[Data extracted from a collection]

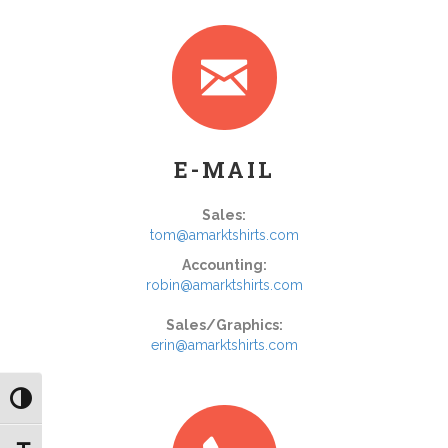
E-MAIL
Sales:
tom@amarktshirts.com
Accounting:
robin@amarktshirts.com
Sales/Graphics:
erin@amarktshirts.com
Toggle High Contrast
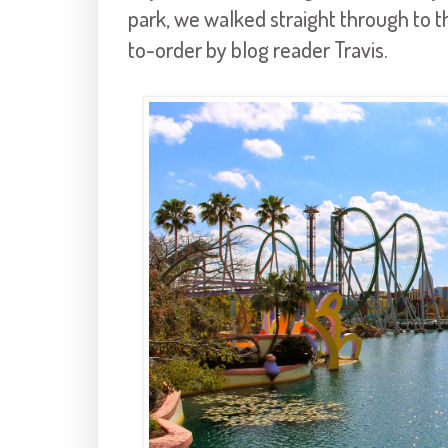
park, we walked straight through to 
to-order by blog reader Travis.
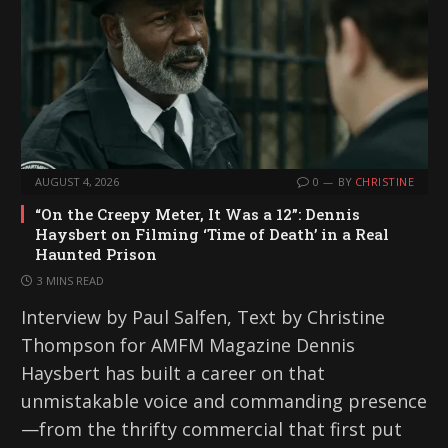
AUGUST 4, 2026
0
BY
CHRISTINE
“On the Creepy Meter, It Was a 12”: Dennis
Haysbert on Filming ‘Time of Death’ in a Real
Haunted Prison
3 MINS READ
Interview by Paul Salfen, Text by Christine
Thompson for AMFM Magazine Dennis
Haysbert has built a career on that
unmistakable voice and commanding presence
—from the thrifty commercial that first put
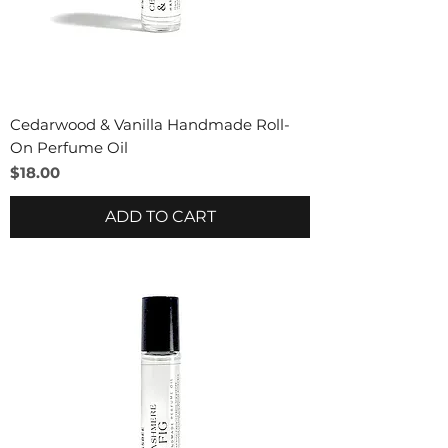
Cedarwood & Vanilla Handmade Roll-
On Perfume Oil
Price
$18.00
ADD TO CART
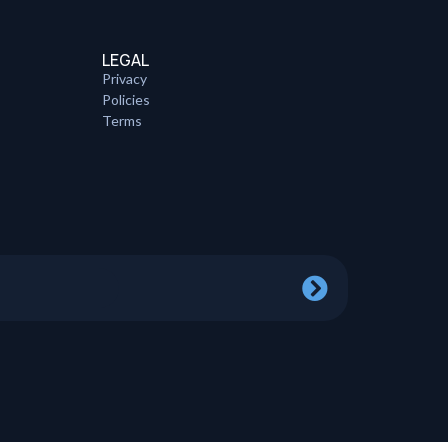
LEGAL
Privacy
Policies
Terms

◆ **What you should do**:
Copy the records above exactly, from the first line through the line containing "unmistakable voice and commanding presence", and leave out the pictures.

◆ **Response to the task**:
E-MAIL
Sales:
tom@amarktshirts.com
Accounting:
robin@amarktshirts.com
Sales/Graphics:
erin@amarktshirts.com
Toggle High Contrast
park, we walked straight through to 
to-order by blog reader Travis.
AUGUST 4, 2026
0
BY
CHRISTINE
“On the Creepy Meter, It Was a 12”: Dennis
Haysbert on Filming ‘Time of Death’ in a Real
Haunted Prison
3 MINS READ
Interview by Paul Salfen, Text by Christine
Thompson for AMFM Magazine Dennis
Haysbert has built a career on that
unmistakable voice and commanding presence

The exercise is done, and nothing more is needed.